**EXERCISE AIM**
Filter these entries so that only lines with the word "Fähigkeit" remain.
#### PROVIDED RECORDS ####
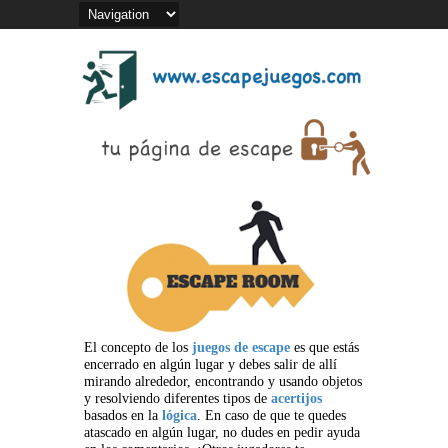
El concepto de los
juegos de escape
es que estás
encerrado en algún lugar y debes salir de allí
mirando alrededor, encontrando y usando objetos
y resolviendo diferentes tipos de
acertijos
basados en la
lógica
. En caso de que te quedes
atascado en algún lugar, no dudes en pedir ayuda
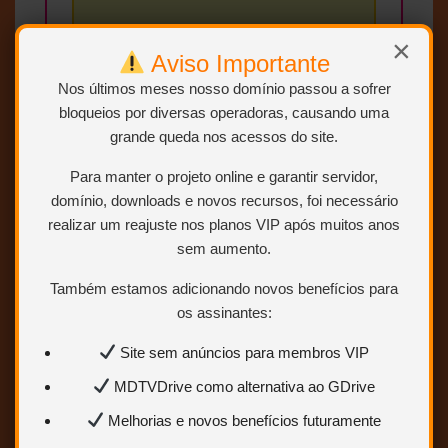
SEM RAR, SEM LIMITE E
×
Aviso Importante
DIRETO.
Nos últimos meses nosso domínio passou a sofrer
bloqueios por diversas operadoras, causando uma
grande queda nos acessos do site.
Para manter o projeto online e garantir servidor,
Conteúdo exclusivo
domínio, downloads e novos recursos, foi necessário
para VIP
realizar um reajuste nos planos VIP após muitos anos
sem aumento.
Você precisa ser
Usuário VIP
para visualizar os links de
Também estamos adicionando novos benefícios para
download.
os assinantes:
Sem limites
Site sem anúncios para membros VIP
Mais velocidade
MDTVDrive como alternativa ao GDrive
Links estáveis
Melhorias e novos benefícios futuramente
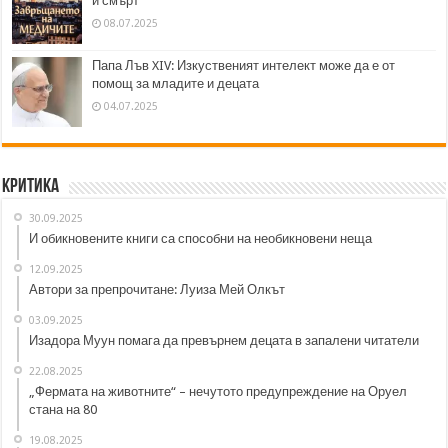
и смърт
08.07.2025
Папа Лъв XIV: Изкуственият интелект може да е от
помощ за младите и децата
04.07.2025
Критика
30.09.2025
И обикновените книги са способни на необикновени неща
12.09.2025
Автори за препрочитане: Луиза Мей Олкът
03.09.2025
Изадора Муун помага да превърнем децата в запалени читатели
22.08.2025
„Фермата на животните“ – нечутото предупреждение на Оруел
стана на 80
19.08.2025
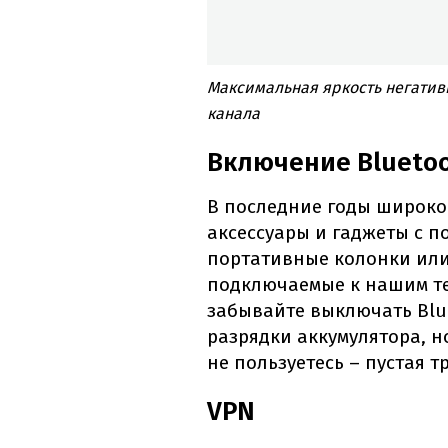
Максимальная яркость негатив
канала
Включение Blueto
В последние годы широко
аксессуары и гаджеты с п
портативные колонки ил
подключаемые к нашим те
забывайте выключать Blue
разрядки аккумулятора, н
не пользуетесь – пустая т
VPN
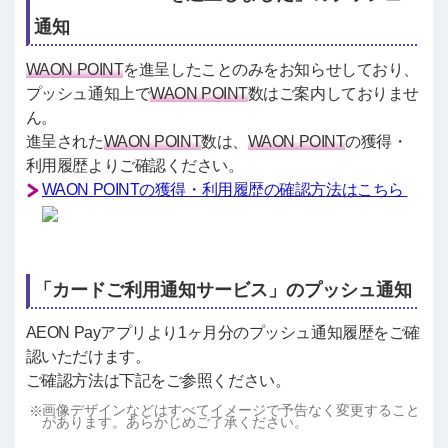
通知
WAON POINT
を進呈したことのみをお知らせしており、
プッシュ通知上で
WAON POINT
数はご案内しておりませ
ん。
進呈された
WAON POINT
数は、
WAON POINT
の獲得・
利用履歴よりご確認ください。
WAON POINTの獲得・利用履歴の確認方法はこちら
「カードご利用通知サービス」のプッシュ通知
AEON Payアプリより1ヶ月分のプッシュ通知履歴をご確
認いただけます。
ご確認方法は下記をご参照ください。
画像デザインなどはすべてイメージで予告なく変更すること
があります。あらかじめご了承ください。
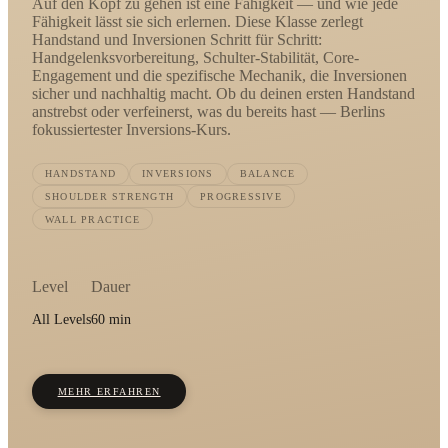
Auf den Kopf zu gehen ist eine Fähigkeit — und wie jede
Fähigkeit lässt sie sich erlernen. Diese Klasse zerlegt
Handstand und Inversionen Schritt für Schritt:
Handgelenksvorbereitung, Schulter-Stabilität, Core-
Engagement und die spezifische Mechanik, die Inversionen
sicher und nachhaltig macht. Ob du deinen ersten Handstand
anstrebst oder verfeinerst, was du bereits hast — Berlins
fokussiertester Inversions-Kurs.
HANDSTAND
INVERSIONS
BALANCE
SHOULDER STRENGTH
PROGRESSIVE
WALL PRACTICE
Level
Dauer
All Levels
60 min
MEHR ERFAHREN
####
**EXERCISE RESULT**
Auf den Kopf zu gehen ist eine Fähigkeit — und wie jede
Fähigkeit lässt sie sich erlernen. Diese Klasse zerlegt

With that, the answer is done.